And if you are giving a Lyft ride that is true. If its an Uber ride, the 3* does not guarantee that you will not be paired up again.


----------



## SirDavidsr (Apr 28, 2015)

elelegido said:


> Not after the ride has finished. During he ride you can press the Info button at the top right of the screen.


Thx!


----------



## CNJtrepreneur (Mar 25, 2015)

elelegido said:


> - Yeah, the rating for both goes from one to five stars. The reason I explain this is because Uber's star rating system is not like any other. See, if you were to read a review of a new restaurant in the paper and saw that it got four stars, you'd think that was pretty good, right?

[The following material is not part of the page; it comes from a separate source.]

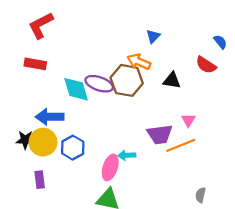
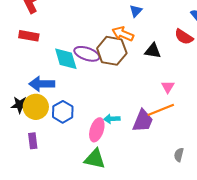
purple trapezoid: (160, 134) -> (143, 121), moved, turned -60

You'd probably want to go there and try it for yourself
> - Yeah
> - Well, that's not the way Uber's rating system works. Four stars with Uber is a very low rating. In fact, drivers get fired if their rating drops below 4.6. And on the passenger side, if a rider's rating drops below 4.6, he or she is going to have a lot of difficulty getting a driver to pick them up, because of that low rating
> - oh, I see


THIS. 1000 times this.

Almost every pax I've mentioned this to, was shocked and amazed. They have NO clue that in Uber's eyes, a 4* means "you're fired".

Uber is either accidentally - or worse yet, intentionally - not informing riders about the difference in what a 4-star rating means in most situations (i.e. restaurant / hotel reviews), and what it means in Uberverse. Unfortunately, it's down to us drivers, to correct that misinformation.


----------